:: RECORDED DATA ::
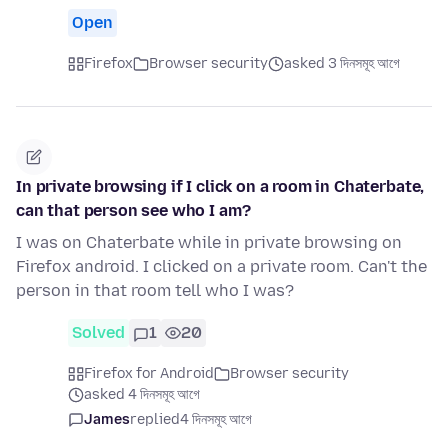
Open
Firefox
Browser security
asked 3 দিনসমূহ আগে
In private browsing if I click on a room in Chaterbate,
can that person see who I am?
I was on Chaterbate while in private browsing on
Firefox android. I clicked on a private room. Can't the
person in that room tell who I was?
Solved
1
20
Firefox for Android
Browser security
asked 4 দিনসমূহ আগে
James
replied
4 দিনসমূহ আগে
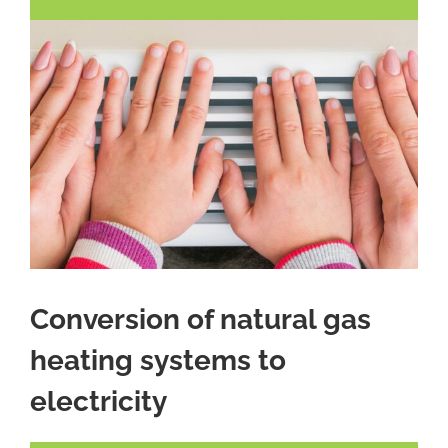
Conversion of natural gas
heating systems to
electricity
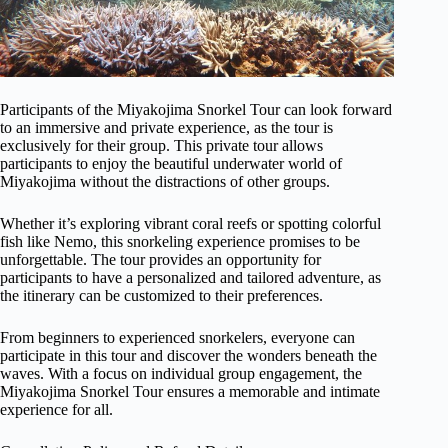
Participants of the Miyakojima Snorkel Tour can look forward
to an immersive and private experience, as the tour is
exclusively for their group. This private tour allows
participants to enjoy the beautiful underwater world of
Miyakojima without the distractions of other groups.
Whether it’s exploring vibrant coral reefs or spotting colorful
fish like Nemo, this snorkeling experience promises to be
unforgettable. The tour provides an opportunity for
participants to have a personalized and tailored adventure, as
the itinerary can be customized to their preferences.
From beginners to experienced snorkelers, everyone can
participate in this tour and discover the wonders beneath the
waves. With a focus on individual group engagement, the
Miyakojima Snorkel Tour ensures a memorable and intimate
experience for all.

:: WORK ORDER ::
Please print each entry exactly as it stands, without the pictures.

:: OUTPUT OF THE EXERCISE ::
Open
Firefox
Browser security
asked 3 দিনসমূহ আগে
In private browsing if I click on a room in Chaterbate,
can that person see who I am?
I was on Chaterbate while in private browsing on
Firefox android. I clicked on a private room. Can't the
person in that room tell who I was?
Solved
1
20
Firefox for Android
Browser security
asked 4 দিনসমূহ আগে
James
replied
4 দিনসমূহ আগে
Conversion of natural gas
heating systems to
electricity
Participants of the Miyakojima Snorkel Tour can look forward
to an immersive and private experience, as the tour is
exclusively for their group. This private tour allows
participants to enjoy the beautiful underwater world of
Miyakojima without the distractions of other groups.
Whether it’s exploring vibrant coral reefs or spotting colorful
fish like Nemo, this snorkeling experience promises to be
unforgettable. The tour provides an opportunity for
participants to have a personalized and tailored adventure, as
the itinerary can be customized to their preferences.
From beginners to experienced snorkelers, everyone can
participate in this tour and discover the wonders beneath the
waves. With a focus on individual group engagement, the
Miyakojima Snorkel Tour ensures a memorable and intimate
experience for all.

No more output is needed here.